The linear layer in the AWQ int4 weight only quantized weights should have 3 parameters:
1. FP16 smoothed_weights (=weights/pre_quant_scale) with shape [n, k] ;
2. FP16 amax (the max abs values of the smoothed_weights) with shape [n, k/group_size];
3. FP16 pre_quant_scale (the smooth scales used to multiply by activation) with shape [k];
### 3. Run
To run a TensorRT-LLM GPT-J model:
```bash
python3 run.py --max_output_len=50 --engine_dir=gptj_engine
```
## Summarization using the GPT-J model
The following section describes how to run a TensorRT-LLM GPT-J model to summarize the articles from the
[cnn_dailymail](https://huggingface.co/datasets/cnn_dailymail) dataset. For each summary, the script can compute the
[ROUGE](https://en.wikipedia.org/wiki/ROUGE_(metric)) scores and use the `ROUGE-1` score to validate the implementation.
The script can also perform the same summarization using the HF GPT-J model.
As previously explained, the first step is to build the TensorRT engine as described above using HF weights.
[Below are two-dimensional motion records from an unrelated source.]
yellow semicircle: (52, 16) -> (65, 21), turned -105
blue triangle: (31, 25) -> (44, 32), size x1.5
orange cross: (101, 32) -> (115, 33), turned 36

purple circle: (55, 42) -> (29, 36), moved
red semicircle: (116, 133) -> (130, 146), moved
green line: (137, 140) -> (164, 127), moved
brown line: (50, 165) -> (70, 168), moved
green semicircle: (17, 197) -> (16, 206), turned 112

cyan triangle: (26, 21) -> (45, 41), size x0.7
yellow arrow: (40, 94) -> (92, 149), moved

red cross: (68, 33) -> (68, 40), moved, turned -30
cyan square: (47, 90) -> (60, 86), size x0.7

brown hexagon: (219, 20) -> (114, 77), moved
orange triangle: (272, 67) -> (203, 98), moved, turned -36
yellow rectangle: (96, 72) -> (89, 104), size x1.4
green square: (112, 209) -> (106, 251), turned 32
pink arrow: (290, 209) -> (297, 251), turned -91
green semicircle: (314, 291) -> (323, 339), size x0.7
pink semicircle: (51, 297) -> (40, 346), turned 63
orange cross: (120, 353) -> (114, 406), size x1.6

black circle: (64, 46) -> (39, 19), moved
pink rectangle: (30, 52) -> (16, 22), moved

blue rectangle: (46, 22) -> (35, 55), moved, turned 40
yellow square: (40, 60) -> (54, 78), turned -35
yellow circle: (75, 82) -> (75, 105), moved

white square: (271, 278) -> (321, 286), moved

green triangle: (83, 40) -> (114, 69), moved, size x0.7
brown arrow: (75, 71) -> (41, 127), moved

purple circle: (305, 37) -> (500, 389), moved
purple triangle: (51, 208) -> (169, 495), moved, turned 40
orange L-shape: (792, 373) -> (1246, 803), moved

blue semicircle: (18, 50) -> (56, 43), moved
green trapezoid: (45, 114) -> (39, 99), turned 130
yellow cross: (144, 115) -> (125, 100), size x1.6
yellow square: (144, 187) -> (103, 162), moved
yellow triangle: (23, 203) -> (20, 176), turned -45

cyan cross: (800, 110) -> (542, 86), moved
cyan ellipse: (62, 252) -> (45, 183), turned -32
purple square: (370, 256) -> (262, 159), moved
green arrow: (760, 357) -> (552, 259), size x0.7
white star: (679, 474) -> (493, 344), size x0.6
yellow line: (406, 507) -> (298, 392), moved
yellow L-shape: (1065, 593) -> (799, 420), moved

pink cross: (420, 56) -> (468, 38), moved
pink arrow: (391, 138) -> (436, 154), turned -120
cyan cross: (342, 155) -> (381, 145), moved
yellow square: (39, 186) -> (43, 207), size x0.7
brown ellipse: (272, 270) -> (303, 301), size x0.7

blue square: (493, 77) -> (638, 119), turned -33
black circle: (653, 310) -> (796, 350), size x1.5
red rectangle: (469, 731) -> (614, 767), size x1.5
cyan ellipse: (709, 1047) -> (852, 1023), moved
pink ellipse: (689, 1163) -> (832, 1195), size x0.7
You also have to install the requirements:
```bash
pip install -r requirements.txt
```
The summarization can be done using the [`summarize.py`](./summarize.py) script as follows:
```bash
# Run the summarization task.
python3 summarize.py --engine_dir gptj_engine \
--model_dir gptj_model \
--test_hf \
--batch_size 1 \
--test_trt_llm \
--tensorrt_llm_rouge1_threshold 14 \
--data_type fp16 \
--check_accuracy
```
## Known issues
- You must enable the LayerNorm plugin to build the engine for GPT-J when using TensorRT 8.6, this constraint is removed in TensorRT 9.0. To enable LayerNorm plugin, you should add `--use_layernorm_plugin <float16 or float32>` in the build.py, see build.py commands example above.